Bell lui-même, souligne Booth, semblait exceptionnellement doué pour apprendre à parler à certaines personnes sourdes, mais presque personne ne parvenait à reproduire ses résultats.
« C'était un professeur très doué », explique l'auteure. « Mais sa méthode était extrêmement difficile à reproduire. Même ses professeurs avaient du mal à l'apprendre. »
Et surtout, apprendre à parler sans avoir jamais entendu de sons est extrêmement difficile.
« Si le son n'a jamais fait partie de votre monde, apprendre à le produire peut être presque impossible », explique-t-elle.
Malgré tout, l'énorme prestige public de Bell a donné un élan à l'oralisme, un courant qui circulait déjà dans le monde éducatif mondial et qui allait finir par dominer l'enseignement aux sourds pendant des décennies.
Le fait que ses idées aient trouvé un écho dans les tendances plus larges de son époque a joué un rôle important.
À la fin du XIXe siècle, les États-Unis connaissaient une intense transformation sociale.
Alors que des vagues d'immigrants arrivaient et que les territoires nouvellement incorporés intégraient des populations déjà établies - telles que les autochtones, les Mexicains et d'autres communautés -, la question de savoir ce que signifiait « être américain » était constamment remise en question.
La réponse dominante tendait vers l'uniformité. L'idée selon laquelle tout le monde devait s'adapter à un même modèle culturel et linguistique, avec l'anglais comme langue commune, était encouragée ; dans ce climat, la langue des signes était souvent considérée comme une différence à corriger.
Dans le même temps, des courants tels que l'eugénisme influençaient la pensée sociale et alimentaient la croyance selon laquelle l'éducation et le contrôle du corps et de l'esprit pouvaient « améliorer » certains groupes, y compris les sourds.
« La société américaine avait déjà une peur énorme de la différence », note M. Booth. « C'était une époque obsédée par l'idée de normalité ».
En fait, souligne-t-il, c'est précisément à cette époque que le mot « normal » a cessé d'être un terme mathématique pour commencer à s'appliquer aux personnes.
L'oralisme s'inscrivait parfaitement dans ce climat culturel : il aspirait à ce que les personnes sourdes se rapprochent autant que possible du modèle de communication de la majorité entendante.
Mais l'histoire n'a jamais été aussi simple.
« Rien ne l'excuse »
À l'époque de Bell déjà, certaines voix s'élevaient contre sa vision.
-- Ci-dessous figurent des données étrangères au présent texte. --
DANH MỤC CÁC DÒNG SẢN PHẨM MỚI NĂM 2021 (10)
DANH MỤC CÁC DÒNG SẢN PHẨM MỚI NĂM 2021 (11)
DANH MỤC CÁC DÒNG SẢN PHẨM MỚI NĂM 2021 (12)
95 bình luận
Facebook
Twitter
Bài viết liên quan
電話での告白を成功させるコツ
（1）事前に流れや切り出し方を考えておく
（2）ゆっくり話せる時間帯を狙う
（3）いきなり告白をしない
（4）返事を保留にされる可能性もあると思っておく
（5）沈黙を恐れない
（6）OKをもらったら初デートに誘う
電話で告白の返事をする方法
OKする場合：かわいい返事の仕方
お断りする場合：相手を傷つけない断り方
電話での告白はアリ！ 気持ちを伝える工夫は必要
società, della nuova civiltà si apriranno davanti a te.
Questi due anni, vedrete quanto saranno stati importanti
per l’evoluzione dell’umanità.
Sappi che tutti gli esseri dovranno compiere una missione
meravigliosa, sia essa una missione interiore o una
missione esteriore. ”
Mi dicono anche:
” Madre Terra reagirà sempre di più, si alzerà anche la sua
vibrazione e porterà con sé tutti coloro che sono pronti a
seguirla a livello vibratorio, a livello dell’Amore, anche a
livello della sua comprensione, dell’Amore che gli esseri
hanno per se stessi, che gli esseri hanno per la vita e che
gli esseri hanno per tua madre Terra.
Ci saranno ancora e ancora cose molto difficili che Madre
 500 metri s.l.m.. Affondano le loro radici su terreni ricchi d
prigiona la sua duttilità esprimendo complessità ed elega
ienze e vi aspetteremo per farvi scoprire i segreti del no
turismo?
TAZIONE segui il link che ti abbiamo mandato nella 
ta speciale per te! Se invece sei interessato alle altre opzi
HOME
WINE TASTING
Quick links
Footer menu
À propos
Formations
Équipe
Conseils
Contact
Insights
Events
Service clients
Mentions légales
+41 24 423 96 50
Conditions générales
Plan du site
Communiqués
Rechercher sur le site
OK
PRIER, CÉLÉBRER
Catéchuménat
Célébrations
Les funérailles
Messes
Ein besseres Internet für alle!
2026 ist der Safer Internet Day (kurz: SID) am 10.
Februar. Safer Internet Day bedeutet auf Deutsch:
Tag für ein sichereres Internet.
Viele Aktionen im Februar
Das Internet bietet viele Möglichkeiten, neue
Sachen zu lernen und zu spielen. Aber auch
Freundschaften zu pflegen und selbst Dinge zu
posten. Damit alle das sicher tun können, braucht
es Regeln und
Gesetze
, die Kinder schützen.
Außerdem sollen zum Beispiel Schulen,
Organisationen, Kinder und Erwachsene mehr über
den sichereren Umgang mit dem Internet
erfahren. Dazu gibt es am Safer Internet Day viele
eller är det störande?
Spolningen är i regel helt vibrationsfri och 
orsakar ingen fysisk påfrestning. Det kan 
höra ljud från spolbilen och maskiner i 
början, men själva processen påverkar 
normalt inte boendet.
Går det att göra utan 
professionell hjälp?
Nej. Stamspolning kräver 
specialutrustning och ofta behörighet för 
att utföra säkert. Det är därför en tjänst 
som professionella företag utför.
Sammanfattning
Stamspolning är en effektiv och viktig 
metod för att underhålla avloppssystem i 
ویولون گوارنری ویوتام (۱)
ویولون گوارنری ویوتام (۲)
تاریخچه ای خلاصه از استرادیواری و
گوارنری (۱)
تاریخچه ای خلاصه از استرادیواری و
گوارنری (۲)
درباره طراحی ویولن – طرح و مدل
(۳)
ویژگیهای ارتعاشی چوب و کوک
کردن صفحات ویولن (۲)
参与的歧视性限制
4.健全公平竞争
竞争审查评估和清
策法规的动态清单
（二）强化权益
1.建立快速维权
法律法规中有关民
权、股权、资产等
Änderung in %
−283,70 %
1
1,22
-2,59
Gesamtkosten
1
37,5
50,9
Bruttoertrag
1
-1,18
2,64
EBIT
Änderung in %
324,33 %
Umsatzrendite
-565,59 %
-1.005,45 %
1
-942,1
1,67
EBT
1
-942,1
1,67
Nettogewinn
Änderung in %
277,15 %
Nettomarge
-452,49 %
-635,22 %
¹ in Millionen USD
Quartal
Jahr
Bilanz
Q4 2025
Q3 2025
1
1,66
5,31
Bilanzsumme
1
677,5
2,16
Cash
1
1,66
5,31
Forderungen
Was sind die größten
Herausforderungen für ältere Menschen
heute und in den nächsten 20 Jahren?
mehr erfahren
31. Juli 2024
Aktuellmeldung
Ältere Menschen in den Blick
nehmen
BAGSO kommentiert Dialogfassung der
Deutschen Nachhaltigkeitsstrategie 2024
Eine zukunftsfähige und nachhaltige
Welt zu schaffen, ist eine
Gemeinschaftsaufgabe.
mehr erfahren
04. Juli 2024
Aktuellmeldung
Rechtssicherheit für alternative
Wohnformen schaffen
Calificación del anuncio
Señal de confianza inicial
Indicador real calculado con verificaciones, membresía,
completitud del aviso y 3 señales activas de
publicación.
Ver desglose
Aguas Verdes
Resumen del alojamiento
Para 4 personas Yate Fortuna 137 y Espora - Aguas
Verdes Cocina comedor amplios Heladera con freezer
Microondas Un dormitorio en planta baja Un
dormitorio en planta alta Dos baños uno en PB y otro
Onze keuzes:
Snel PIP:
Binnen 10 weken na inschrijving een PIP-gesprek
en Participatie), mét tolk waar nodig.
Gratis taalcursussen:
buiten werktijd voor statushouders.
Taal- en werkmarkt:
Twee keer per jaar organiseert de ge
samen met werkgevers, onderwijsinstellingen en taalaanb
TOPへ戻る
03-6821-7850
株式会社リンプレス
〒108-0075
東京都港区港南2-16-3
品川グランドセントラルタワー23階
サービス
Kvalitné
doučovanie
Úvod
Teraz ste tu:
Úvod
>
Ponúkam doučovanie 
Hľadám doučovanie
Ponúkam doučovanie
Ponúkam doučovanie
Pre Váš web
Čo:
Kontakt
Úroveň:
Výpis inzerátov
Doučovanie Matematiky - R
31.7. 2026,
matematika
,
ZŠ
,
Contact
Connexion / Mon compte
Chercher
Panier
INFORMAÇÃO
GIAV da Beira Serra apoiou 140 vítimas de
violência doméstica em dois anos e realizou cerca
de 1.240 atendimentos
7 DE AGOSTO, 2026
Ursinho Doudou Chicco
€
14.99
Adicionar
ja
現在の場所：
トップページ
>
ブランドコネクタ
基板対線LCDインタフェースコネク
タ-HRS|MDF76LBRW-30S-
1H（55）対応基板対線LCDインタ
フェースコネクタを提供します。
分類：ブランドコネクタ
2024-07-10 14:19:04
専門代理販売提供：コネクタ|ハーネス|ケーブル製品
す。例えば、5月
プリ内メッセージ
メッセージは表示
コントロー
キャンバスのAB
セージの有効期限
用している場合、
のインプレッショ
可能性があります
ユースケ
Des éducateurs et des leaders sourds défendaient la langue des signes et avertissaient que sa suppression causait un préjudice profond.
« Il est vrai que Bell était un homme de son temps », souligne Booth. « Mais il est également vrai qu'à son époque, des personnes sourdes lui disaient clairement que ce qu'il proposait ne fonctionnait pas et nuisait aux gens. »
En 1869, par exemple, le directeur de l'American School for the Deaf à Hartford écrivait : « Dieu a fourni un langage destiné à l'œil. Pour les sourds-muets, c'est leur langue naturelle, et la seule qui leur soit naturelle. »
Le conflit était profond.
Pour les partisans du manualisme, la langue des signes n'était pas un outil inférieur, mais une langue à part entière. Pour les défenseurs de l'oralisme, la parole représentait la forme « normale » ou « universelle » de communication humaine.
Au fil du temps, l'oralisme a fini par s'imposer dans une grande partie du monde occidental, en particulier après le Congrès de Milan de 1880, où des éducateurs entendants ont officiellement déclaré que l'enseignement devait être basé sur la langue orale.
Les conséquences allaient être profondes et durables, et Booth les a vues se refléter dans la vie de ses proches.
Son grand-père est né sourd dans une famille entendante qui ne connaissait pas la langue des signes. Il a grandi sans langue lui permettant de comprendre ou d'être compris.
Son enfance s'est déroulée dans le silence, sans la clé la plus élémentaire pour interagir avec le monde qui l'entourait, raconte l'auteure.
Quand il a finalement été envoyé à l'école, on ne la lui a pas non plus donnée. Au lieu d'apprendre la langue des signes, il a été obligé d'essayer de parler.
« Il n'avait rien sur quoi s'appuyer », explique Booth. « Et il a terminé l'école sans avoir de langage pour communiquer. »
Ce phénomène a un nom : la privation linguistique. Lorsqu'un enfant grandit sans avoir accès à une langue dès son plus jeune âge, certaines capacités cognitives peuvent être affectées de manière permanente.
« Dans le monde des entendants, c'est extrêmement rare », explique Booth. « Mais dans le monde des sourds, cela a été très courant pendant des décennies. »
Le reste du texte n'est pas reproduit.